Single-use plastic ban FINALLY comes into force
With a ban on some of the most polluting single-use plastics due to come in on the 1st October, City to Sea’s Policy Manager looks at how we reached this ban and what it will mean going forward.
The final straw
Way back in October 2020 Westminster banned the few single-use plastic items including straws, coffee stirrers and cotton bud sticks. This was in part because the EU, through the Single-Use Plastic Directive, had mandated that these be banned by June 2021. Westminster only included in their ban straws, coffee stirrers and cotton bud sticks and not all the other items outlined in the EU Directive – like single-use plastic cutlery. This means, when the Single-use plastic Directive came into force in the summer of 2021 in countries all across Europe would be banning items that we were not.

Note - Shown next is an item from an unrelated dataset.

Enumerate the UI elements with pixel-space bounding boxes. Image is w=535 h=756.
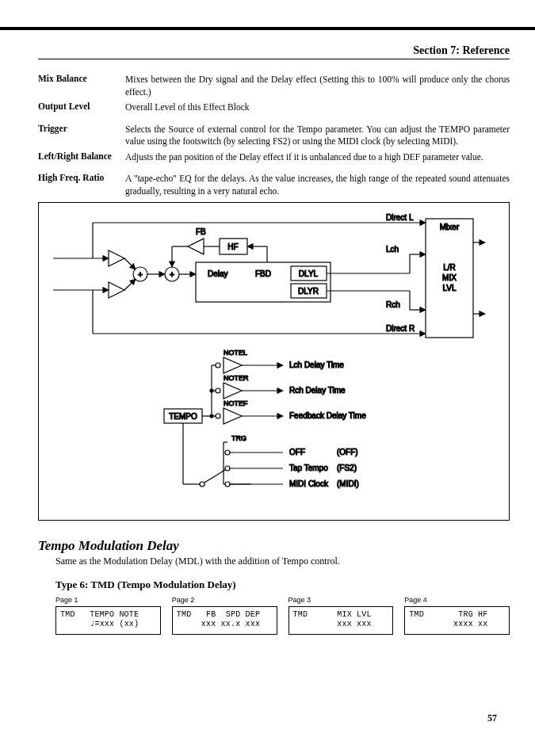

So, in 2022 we launched a campaign calling on Westminster to ‘cut the cutlery’ and ban the remaining items including; single-use cutlery, takeaway plates, and particular polystyrene containers, bringing England in line with the rest of Europe.
Petition win!
More than 118,000 people signed our petition, which we launched in collaboration with 38 Degrees and Greenpeace, forcing the government to open a consultation on completing the ban. An incredible 50,000 of our supporters then went on to respond to the Defra consultation. This was a huge campaign win and played a part in the ban finally coming into force from the 1st October 2023. However, while the government proclaims these bans as “major steps” towards curbing plastic pollution, anticipating “a huge impact,” we must ask, are these really ‘world leading’ as they claim?
Firstly, this ban was hard won and very slow to come into place. The October 2023 ban comes more than 2 years after it was mandated to be in place across all the EU and 4 years after these measures were agreed by all European institutions. Significantly, it drags behind the speed in which our neighbours in Scotland have moved and is less ambitious than the proposed ban in Wales that will include items like single-use plastic bags (in England we still use over 400 million of these a year).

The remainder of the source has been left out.